• **Work request**
Exactly reproduce the lines from the line bearing "At what (x,y)" through the end of the listing, inclusive of both; pictures are to be omitted.

• **Records supplied**
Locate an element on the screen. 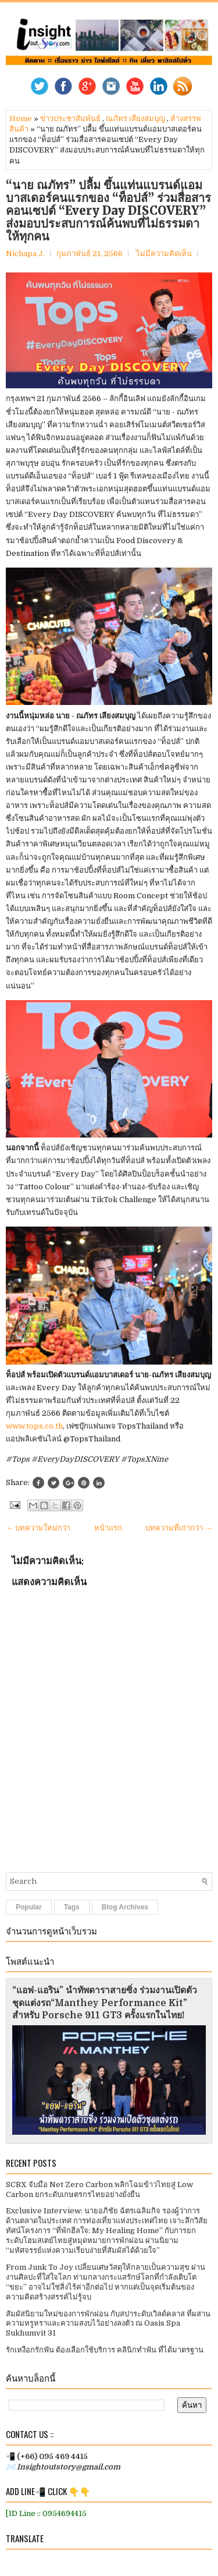  www.tops.co.th is located at coordinates (34, 1426).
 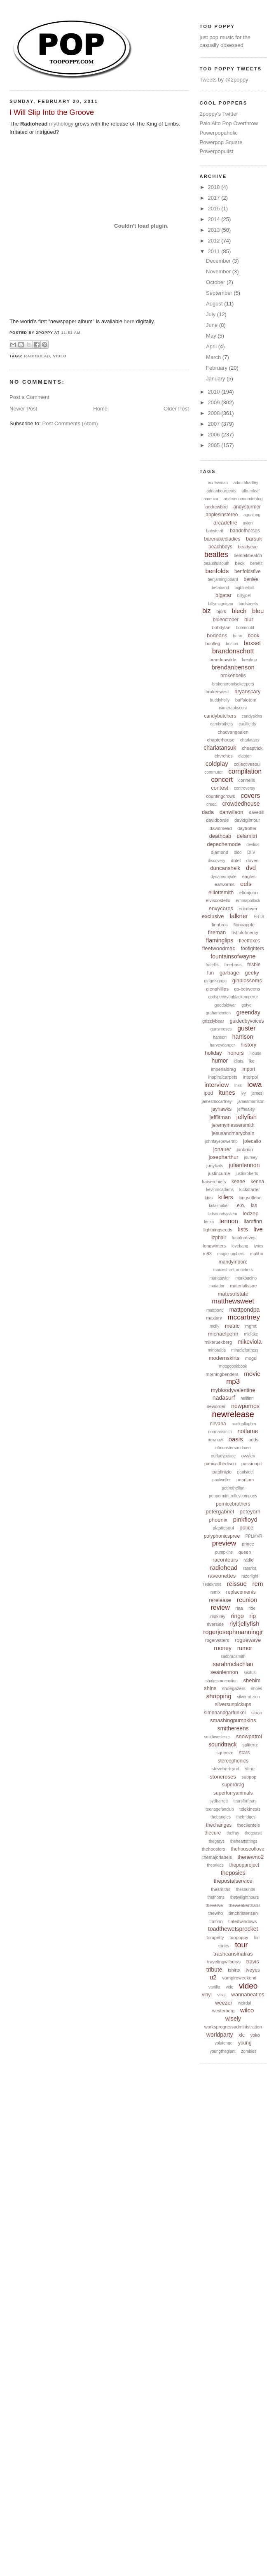 What do you see at coordinates (217, 1229) in the screenshot?
I see `lightningseeds` at bounding box center [217, 1229].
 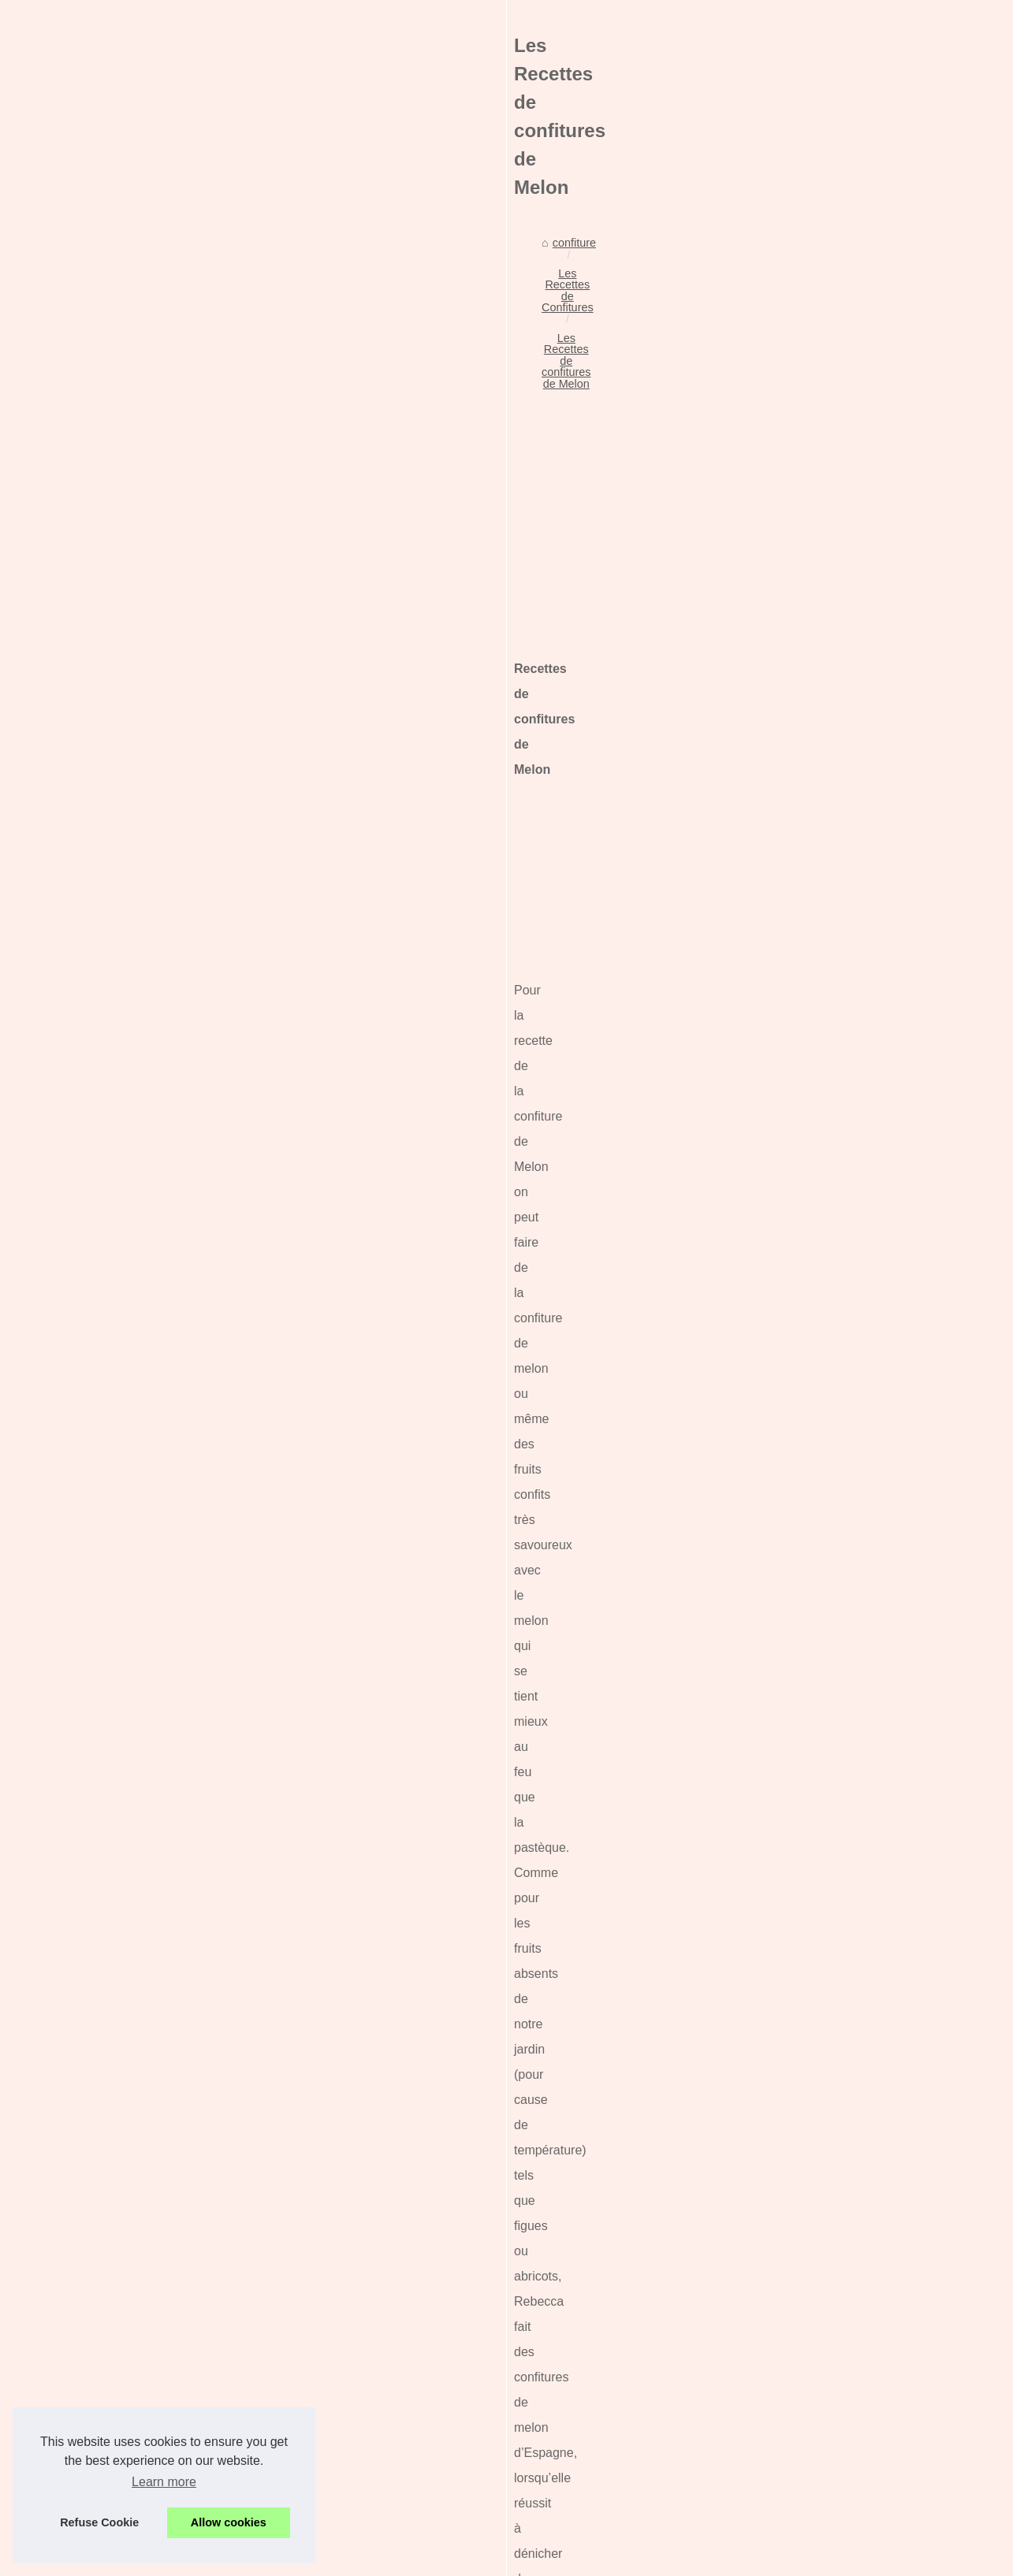 What do you see at coordinates (205, 501) in the screenshot?
I see `Les Recettes de Confitures` at bounding box center [205, 501].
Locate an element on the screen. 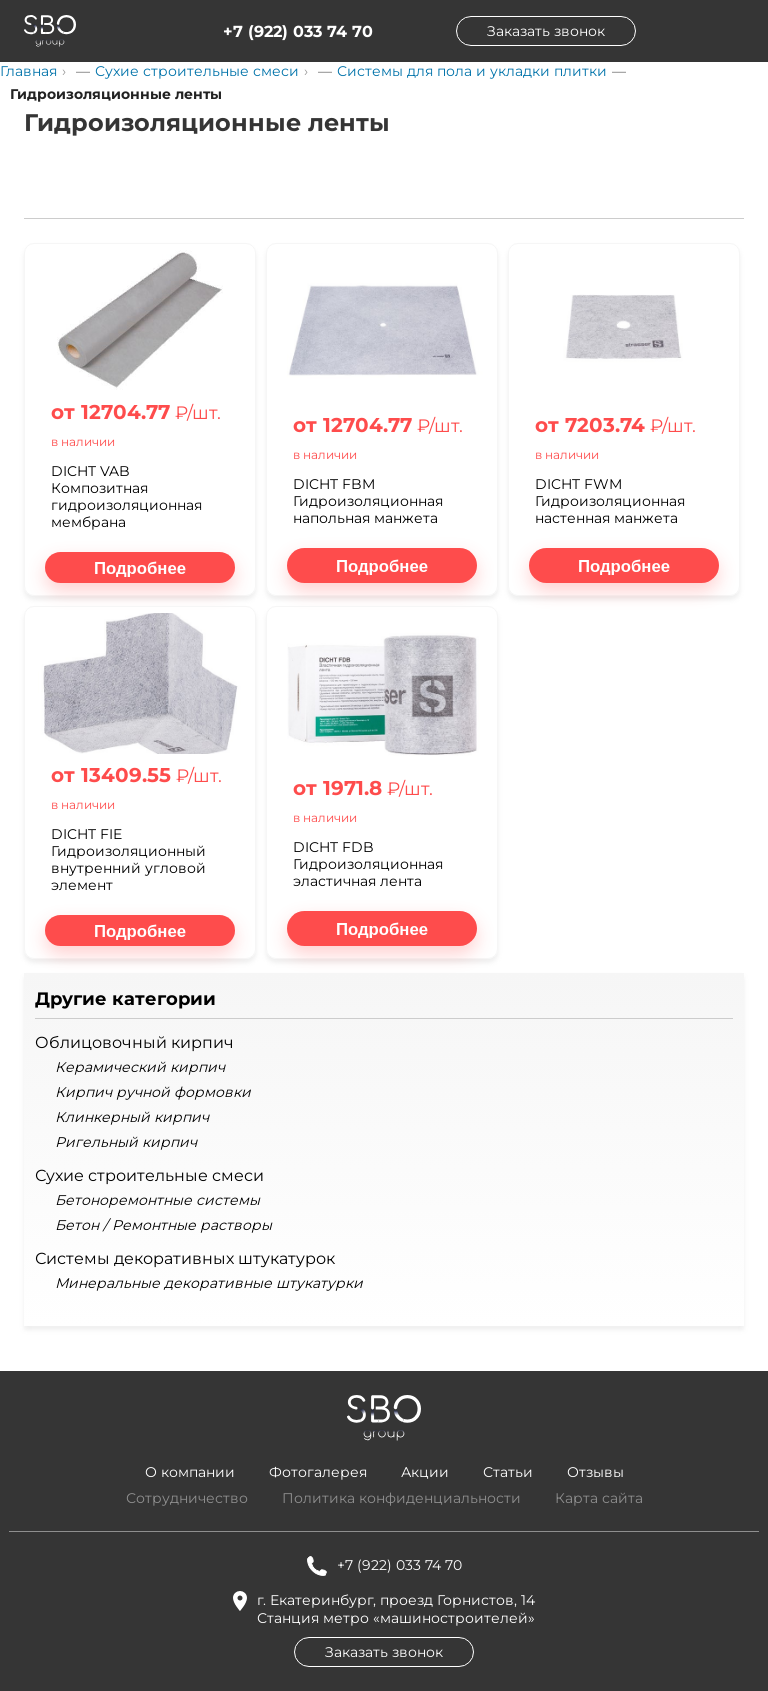 The height and width of the screenshot is (1691, 768). Системы для пола и укладки плитки is located at coordinates (472, 71).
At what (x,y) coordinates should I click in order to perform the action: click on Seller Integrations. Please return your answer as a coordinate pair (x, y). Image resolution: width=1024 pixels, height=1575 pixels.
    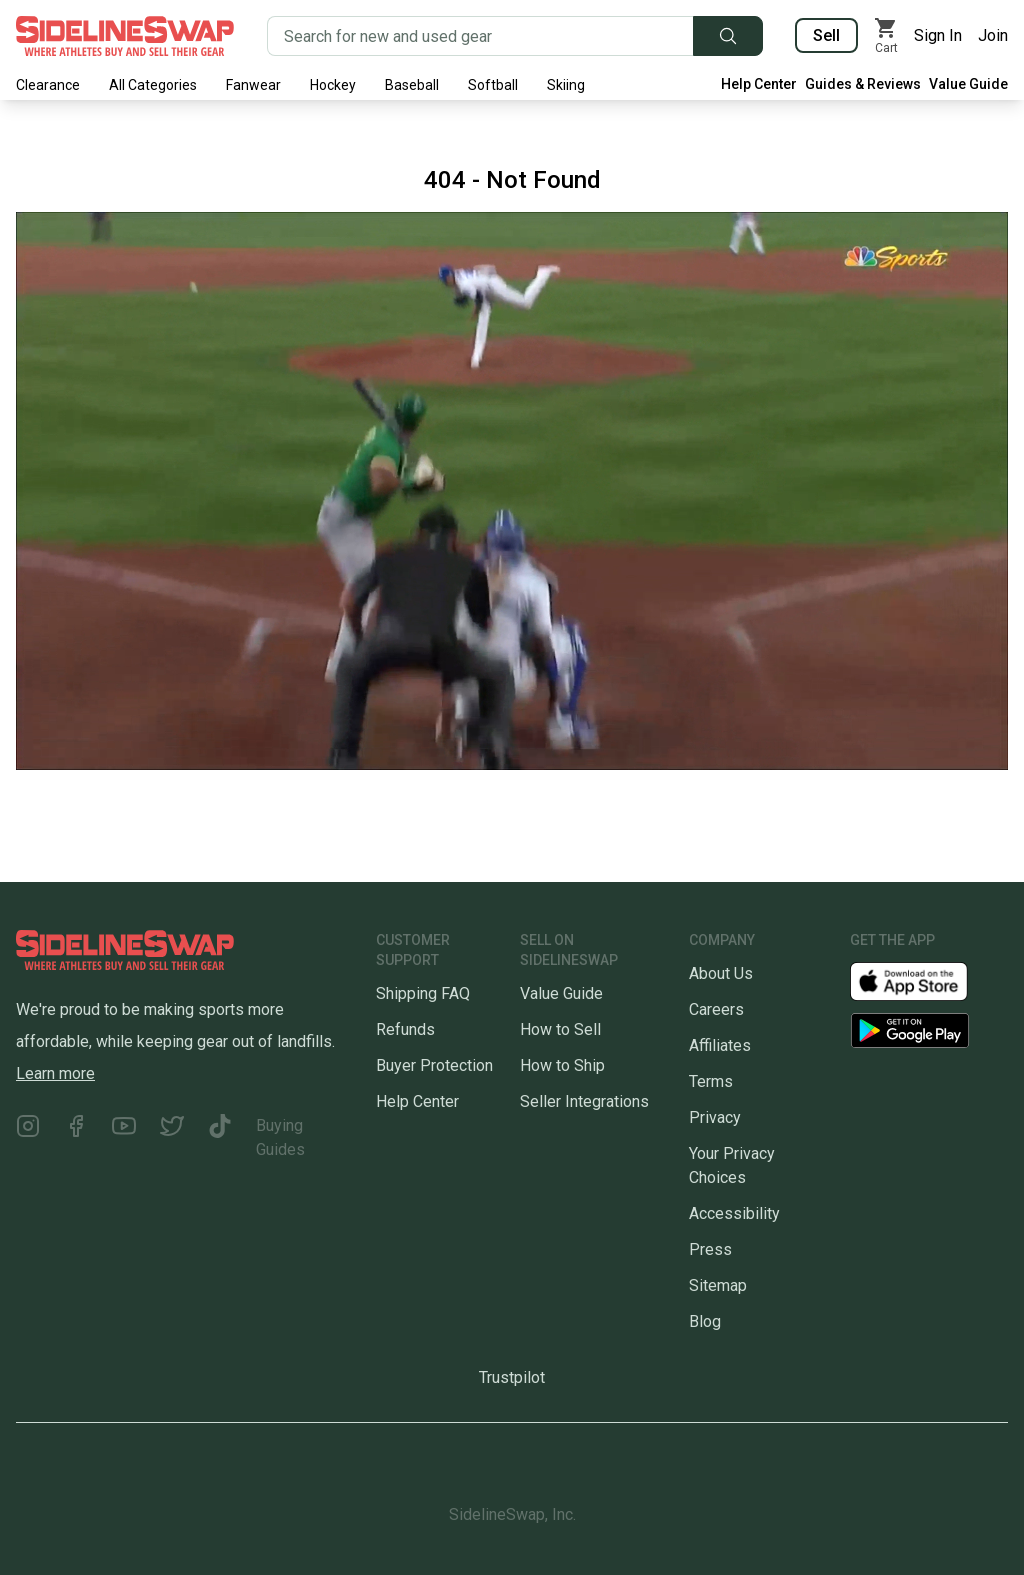
    Looking at the image, I should click on (584, 1101).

• **Response to this exercise**
At what (x,y) coordinates should I click in order to perform the action: click on Seller Integrations. Please return your answer as a coordinate pair (x, y). Image resolution: width=1024 pixels, height=1575 pixels.
    Looking at the image, I should click on (584, 1101).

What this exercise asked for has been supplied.